Uncertainty and sensitivity analysis of inflow parameters for HyShot II scramjet numerical simulaiton

Abstract

The flowfield inside a combustor of scramjet such as Hyshot II system is highly complicated and many factors have effect on its numerical prediction. Uncertainty and sensitivity analysis of aerodynamics prediction on Hyshot II intake configuration is performed in this work. The inflow conditions of intake configuration are of vital crucial since they directly determine the inflow conditions of combustor configuration, which in turn have a remarkable influence on the combustion and mixing process. Meanwhile, the varied flight conditions may also introduce great and direct impact on the performance in actual flight tests.
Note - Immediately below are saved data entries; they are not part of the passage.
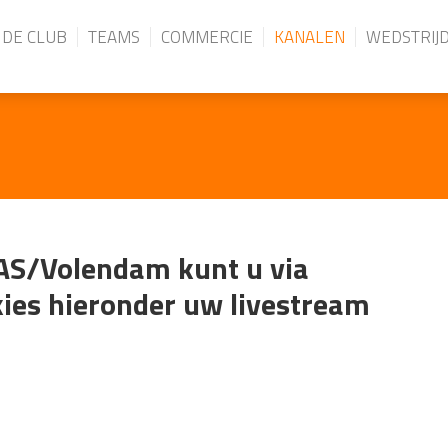
DE CLUB
TEAMS
COMMERCIE
KANALEN
WEDSTRIJ
AS/Volendam kunt u via
ies hieronder uw livestream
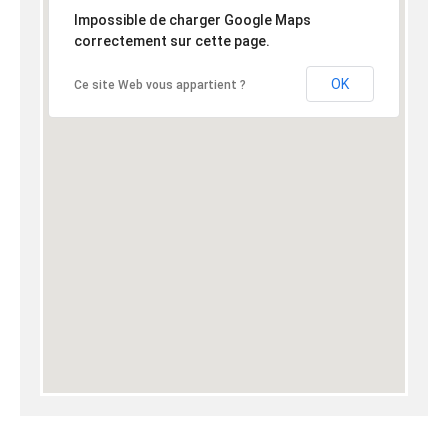
Impossible de charger Google Maps
correctement sur cette page.
OK
Ce site Web vous appartient ?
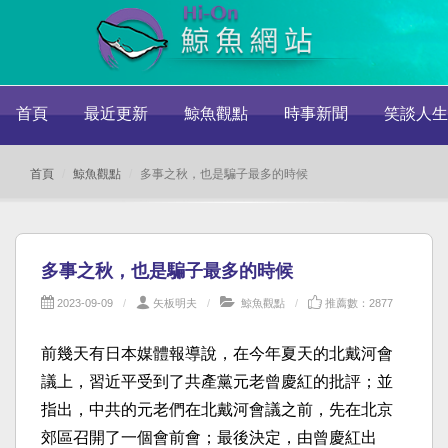
首頁
最近更新
鯨魚觀點
時事新聞
笑談人生
首頁
鯨魚觀點
多事之秋，也是騙子最多的時候
多事之秋，也是騙子最多的時候
2023-09-09
矢板明夫
鯨魚觀點
推薦數：2877
前幾天有日本媒體報導說，在今年夏天的北戴河會
議上，習近平受到了共產黨元老曾慶紅的批評；並
指出，中共的元老們在北戴河會議之前，先在北京
郊區召開了一個會前會；最後決定，由曾慶紅出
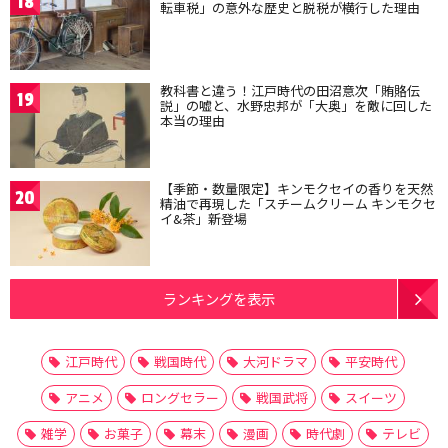
18
転車税」の意外な歴史と脱税が横行した理由
教科書と違う！江戸時代の田沼意次「賄賂伝
19
説」の嘘と、水野忠邦が「大奥」を敵に回した
本当の理由
【季節・数量限定】キンモクセイの香りを天然
20
精油で再現した「スチームクリーム キンモクセ
イ&茶」新登場
ランキングを表示
江戸時代
戦国時代
大河ドラマ
平安時代
アニメ
ロングセラー
戦国武将
スイーツ
雑学
お菓子
幕末
漫画
時代劇
テレビ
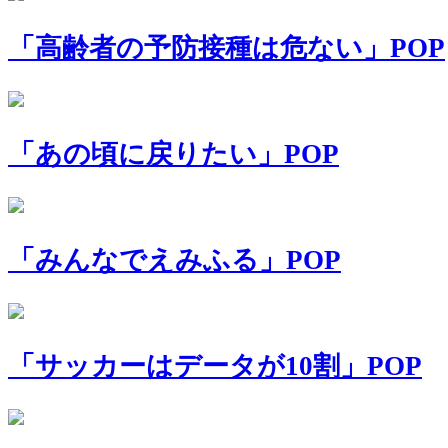
「高齢者の予防接種は危ない」POP
「あの頃に戻りたい」POP
「みんなでえみふる」POP
「サッカーはデータが10割」POP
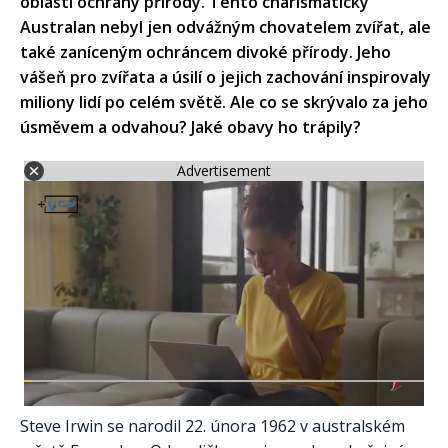
oblasti ochrany přírody. Tento charismatický
Australan nebyl jen odvážným chovatelem zvířat, ale
také zaníceným ochráncem divoké přírody. Jeho
vášeň pro zvířata a úsilí o jejich zachování inspirovaly
miliony lidí po celém světě. Ale co se skrývalo za jeho
úsměvem a odvahou? Jaké obavy ho trápily?
Advertisement
Steve Irwin se narodil 22. února 1962 v australském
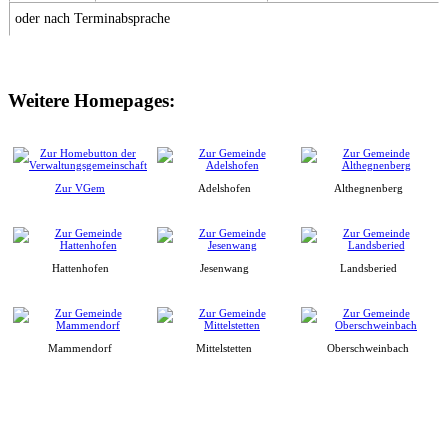
oder nach Terminabsprache
Weitere Homepages:
Zur VGem
Adelshofen
Althegnenberg
Hattenhofen
Jesenwang
Landsberied
Mammendorf
Mittelstetten
Oberschweinbach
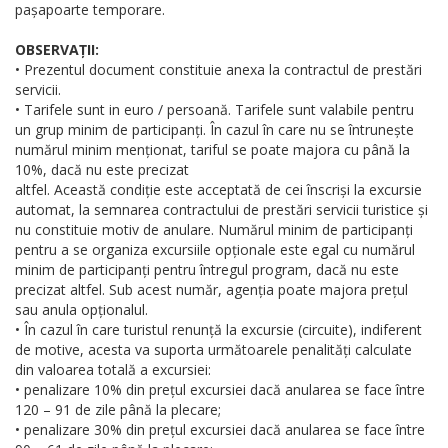
pașapoarte temporare.
OBSERVAȚII:
• Prezentul document constituie anexa la contractul de prestări
servicii.
• Tarifele sunt in euro / persoană. Tarifele sunt valabile pentru
un grup minim de participanți. În cazul în care nu se întrunește
numărul minim menționat, tariful se poate majora cu până la
10%, dacă nu este precizat
altfel. Această condiție este acceptată de cei înscriși la excursie
automat, la semnarea contractului de prestări servicii turistice și
nu constituie motiv de anulare. Numărul minim de participanți
pentru a se organiza excursiile opționale este egal cu numărul
minim de participanți pentru întregul program, dacă nu este
precizat altfel. Sub acest număr, agenția poate majora prețul
sau anula opționalul.
• În cazul în care turistul renunță la excursie (circuite), indiferent
de motive, acesta va suporta următoarele penalități calculate
din valoarea totală a excursiei:
• penalizare 10% din prețul excursiei dacă anularea se face între
120 – 91 de zile până la plecare;
• penalizare 30% din prețul excursiei dacă anularea se face între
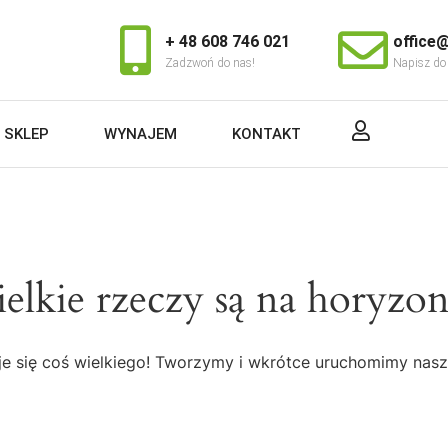
+ 48 608 746 021
office@
Zadzwoń do nas!
Napisz do
SKLEP
WYNAJEM
KONTAKT
elkie rzeczy są na horyzon
e się coś wielkiego! Tworzymy i wkrótce uruchomimy nasz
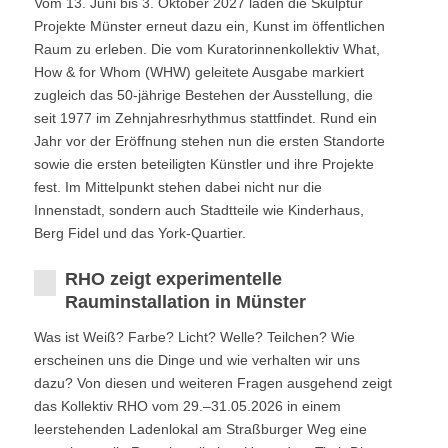
Vom 13. Juni bis 3. Oktober 2027 laden die Skulptur
Projekte Münster erneut dazu ein, Kunst im öffentlichen
Raum zu erleben. Die vom Kuratorinnenkollektiv What,
How & for Whom (WHW) geleitete Ausgabe markiert
zugleich das 50-jährige Bestehen der Ausstellung, die
seit 1977 im Zehnjahresrhythmus stattfindet. Rund ein
Jahr vor der Eröffnung stehen nun die ersten Standorte
sowie die ersten beteiligten Künstler und ihre Projekte
fest. Im Mittelpunkt stehen dabei nicht nur die
Innenstadt, sondern auch Stadtteile wie Kinderhaus,
Berg Fidel und das York-Quartier.
RHO zeigt experimentelle
Rauminstallation in Münster
Was ist Weiß? Farbe? Licht? Welle? Teilchen? Wie
erscheinen uns die Dinge und wie verhalten wir uns
dazu? Von diesen und weiteren Fragen ausgehend zeigt
das Kollektiv RHO vom 29.–31.05.2026 in einem
leerstehenden Ladenlokal am Straßburger Weg eine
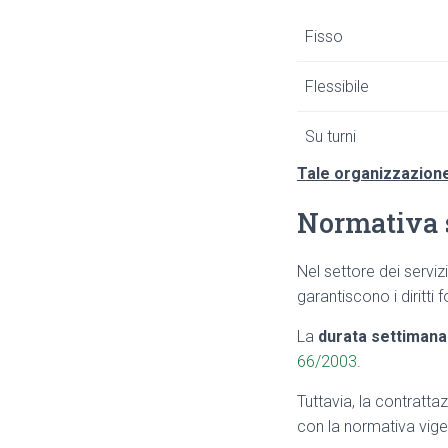
Fisso
Flessibile
Su turni
Tale organizzazione
Normativa s
Nel settore dei serviz
garantiscono i diritti 
La
durata settimana
66/2003
.
Tuttavia, la contrattaz
con la normativa vige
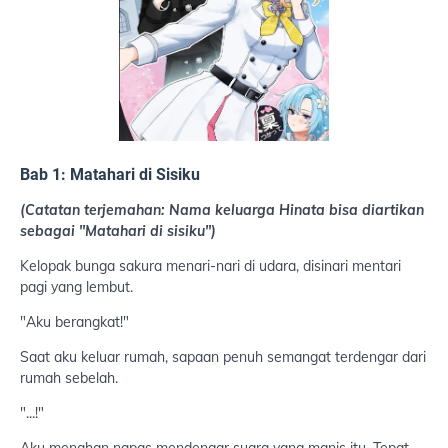
Bab 1: Matahari di Sisiku
(Catatan terjemahan: Nama keluarga Hinata bisa diartikan
sebagai "Matahari di sisiku")
Kelopak bunga sakura menari-nari di udara, disinari mentari
pagi yang lembut.
"Aku berangkat!"
Saat aku keluar rumah, sapaan penuh semangat terdengar dari
rumah sebelah.
"...!"
Aku menahan napas mendengar suara yang manis itu. Tepat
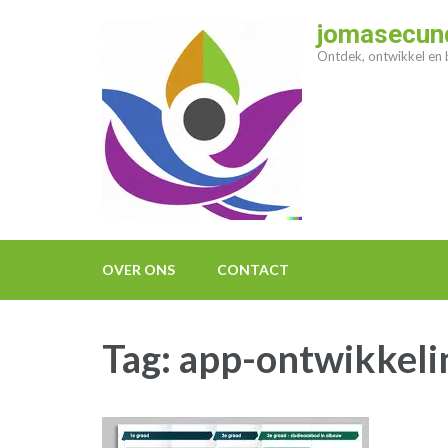
Ga
jomasecund
naar
Ontdek, ontwikkel en b
inhoud
(druk
op
enter)
OVER ONS
CONTACT
Tag:
app-ontwikkeli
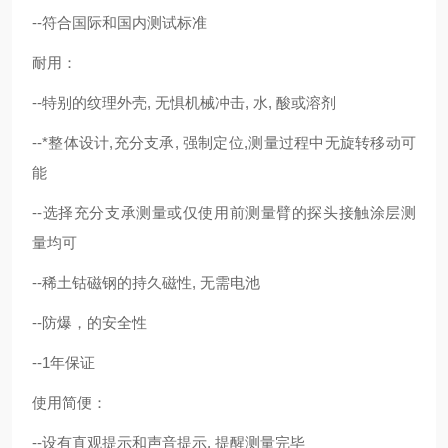
--符合国际和国内测试标准
耐用：
--特别的纹理外壳, 无惧机械冲击, 水, 酸或溶剂
--*整体设计,充分支承, 强制定位,测量过程中无旋转移动可
能
--选择充分支承测量或仅使用前测量臂的探头接触涂层测
量均可
--稀土钴磁钢的持久磁性, 无需电池
--防爆，的安全性
--1年保证
使用简便：
--设有直观提示和声音提示, 提醒测量完毕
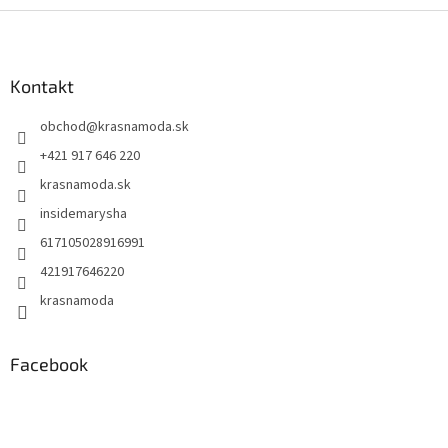
Z
á
p
ä
Kontakt
t
obchod
@
krasnamoda.sk
i
e
+421 917 646 220
krasnamoda.sk
insidemarysha
617105028916991
421917646220
krasnamoda
Facebook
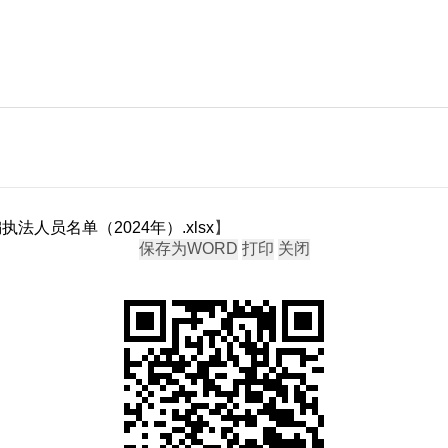
人员名单（2024年）.xlsx
】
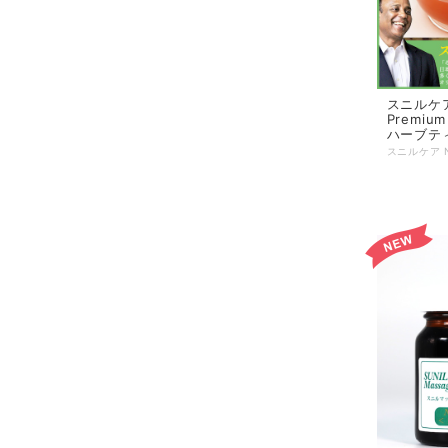
スニルケ
Premium Ｎｏ
ハーブティ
It is significant to evaluate the uncertainties and sensitivities and to identify the critical factors of inflow conditions for the intake configuration. Five input parameters are selected as the epistemic uncertain variables. The flowfield prediction is conducted via using Reynolds-averaged Navier-Stokes simulations as the numerical study approach with standard Menter's shear stress transport turbulence model and species transport process for Hyshot II configuration. Stochastic expansions based on point collocation non-intrusive polynomial chaos, which require 42 deterministic simulations in this study, are employed to propagate and estimate the uncertainties. Meanwhile, Sobol indices are adopted to rank and indicate the individual contribution and to identify the critical inflow parameters. The results demonstrate that freestream Mach number and temperature are the dominated contributing parameters among the performance parameters. In addition, as observed from the wall-normal profile of related variables extracted at 355 mm in x coordinate direction in the simulation results, the freestream pressure plays a dominant role in determining the pressure distribution and the freestream temperature is the most prominent contributor to the distribution of temperature and velocity.